Maandelijks archief: april 2019

Wie is het die mij verzint?

“Haar geheugen is overwolkt door duisternis en onwaarheid, en beweegt zich louter via verzinsels naar samenhang”.
Mooie zin. Hij komt uit “Het enige verhaal” van Julian Barnes. Ik kreeg het van goede vriend Ronald alsof hij wist dat ik van Barnes hield maar dit nog niet gelezen had. Nee, wist ie niet. Het boek beschrijft, vanuit de jonge man, het verhaal van een relatie tussen een 19 jarige jongen en een 48 jarige vrouw, die jaren duurt en waarin de vrouw langzaam (onontkoombaar?) aan alcohol ten onder gaat.
Maar de vraag is, is de enige onontkoombare waarheid in die zin (…beweegt zich louter via verzinsels naar samenhang) niet wat universeler dan alleen voor Korsakow-patiënten?

In “uit het leven van een hond” tekent Kollaard een Henk, IC-verpleger, die in discussie is over, zich afvraagt of, we meer zijn dan “spul”, spieren botten, zintuigen, organen en zenuwen. Is het hart alleen een pompende spier of het huis van emoties en verbinding? Wat houdt een mens bij elkaar? Ja de huid. Maar als je sterft lukt dat de huid ook niet meer. Wat ons bij elkaar houdt is “Leven”.
Maar wat is dan “leven”?
Volgens biologen, inmiddels, als ik het nog goed heb tenminste, leeft iets wanneer:
+ er een voortdurende uitwisseling is tussen het “lichaam” en de omgeving van materie en energie. En het “lichaam” zich op deze wijze in stand houdt. Dat is bij de aarde ook het geval, maar leeft Gaya dan?
+ er een potentie en een periodieke wil is tot vermenigvuldiging, voortplanting. Dat is bij de aarde dan weer wat complexer
+ er reflexen zijn die te maken hebben met “overleven” of verzet tegen het einde van dat “leven”.
We glijden bij deze criteria geleidelijk van “pomp” naar het hart als bergplaats voor de ongrijpbare wil tot leven…. naar???

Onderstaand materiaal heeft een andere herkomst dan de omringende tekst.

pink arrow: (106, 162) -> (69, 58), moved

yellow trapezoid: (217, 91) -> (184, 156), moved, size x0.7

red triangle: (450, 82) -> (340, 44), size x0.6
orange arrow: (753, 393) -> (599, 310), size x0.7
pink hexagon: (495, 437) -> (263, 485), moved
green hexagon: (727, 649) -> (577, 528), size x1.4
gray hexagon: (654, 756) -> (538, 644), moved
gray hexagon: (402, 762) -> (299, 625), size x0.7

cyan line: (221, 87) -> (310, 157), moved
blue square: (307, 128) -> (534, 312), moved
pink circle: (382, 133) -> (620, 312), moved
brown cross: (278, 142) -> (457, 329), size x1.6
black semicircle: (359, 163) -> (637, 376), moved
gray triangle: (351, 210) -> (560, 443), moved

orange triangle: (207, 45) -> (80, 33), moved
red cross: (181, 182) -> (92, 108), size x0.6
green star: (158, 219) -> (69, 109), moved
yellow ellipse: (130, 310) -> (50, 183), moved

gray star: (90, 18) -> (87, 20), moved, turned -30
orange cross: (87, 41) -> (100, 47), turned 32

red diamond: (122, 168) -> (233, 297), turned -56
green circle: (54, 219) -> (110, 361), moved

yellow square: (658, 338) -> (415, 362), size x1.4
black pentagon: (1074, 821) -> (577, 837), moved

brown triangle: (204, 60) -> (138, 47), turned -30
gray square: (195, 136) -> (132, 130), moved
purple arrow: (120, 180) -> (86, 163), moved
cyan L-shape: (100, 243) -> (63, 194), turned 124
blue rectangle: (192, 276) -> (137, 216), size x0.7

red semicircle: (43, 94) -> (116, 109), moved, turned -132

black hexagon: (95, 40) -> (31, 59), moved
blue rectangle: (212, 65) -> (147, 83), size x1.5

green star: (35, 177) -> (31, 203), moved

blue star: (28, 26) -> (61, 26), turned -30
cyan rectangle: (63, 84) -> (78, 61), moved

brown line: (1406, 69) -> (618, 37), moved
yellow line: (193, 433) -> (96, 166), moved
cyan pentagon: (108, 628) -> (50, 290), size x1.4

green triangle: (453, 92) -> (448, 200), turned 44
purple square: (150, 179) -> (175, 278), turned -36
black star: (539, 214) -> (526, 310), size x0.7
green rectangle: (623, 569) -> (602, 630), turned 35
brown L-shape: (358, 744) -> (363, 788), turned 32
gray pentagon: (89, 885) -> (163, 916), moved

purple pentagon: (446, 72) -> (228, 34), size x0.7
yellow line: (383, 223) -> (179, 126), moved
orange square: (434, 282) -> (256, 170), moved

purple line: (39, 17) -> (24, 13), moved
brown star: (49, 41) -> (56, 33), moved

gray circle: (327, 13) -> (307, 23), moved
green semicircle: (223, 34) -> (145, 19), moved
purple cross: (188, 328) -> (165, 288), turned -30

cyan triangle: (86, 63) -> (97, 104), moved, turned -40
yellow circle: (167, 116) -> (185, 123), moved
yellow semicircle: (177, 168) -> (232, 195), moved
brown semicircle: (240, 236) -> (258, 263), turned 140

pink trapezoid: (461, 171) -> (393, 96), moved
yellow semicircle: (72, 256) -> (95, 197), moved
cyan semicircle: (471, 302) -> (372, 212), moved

Maar de mens is niet alleen fysiek een zak (huid) spul (spieren, botten, etc.). Ook psychisch zijn we een mooie verzameling van reacties en denkbeelden. We spelen dagelijks meerdere rollen en gedragen ons daarin meestal niet erg consequent. Een scheidsrechter is op het veld strakker met regels dan thuis bijvoorbeeld. Maar je gedraagt je ook erg verschillend tegenover verschillende mensen. Toen mijn schoonvader overleed heb ik met verwondering gekeken hoe mijn schoonmoeder achtereenvolgens reageerde op de dominee, de begrafenisondernemer, de collega’s van mijn schoonvader, haar kinderen, de dokter…. het was een kaleidoscoop aan gedrag van sturend tot passief, van sterk tot zwak.
Ik weet dat de Bommelkreet “Altijd dezelfde” voor mij niet opgaat. Ik ben een ander mens dan toen ik puberde, dan toen ik aan mijn carrière begon, dan voor de prostaatkanker. Wat is het, niet de huid, niet het “technisch definieerbare leven” dat die zak aan emoties, denkbeelden, geheugenflarden, visies op schoonheid en waarde, bij elkaar houdt?
Toch verhalen, verzinsels? Toch dat stukje hersens waarin je een zelfbeeld opbouwt en een daarmee samenhangend beeld van je omgeving? Toch dat geheugen dat veelal bestaat uit al dan niet juiste bevestigingen van dat beeld?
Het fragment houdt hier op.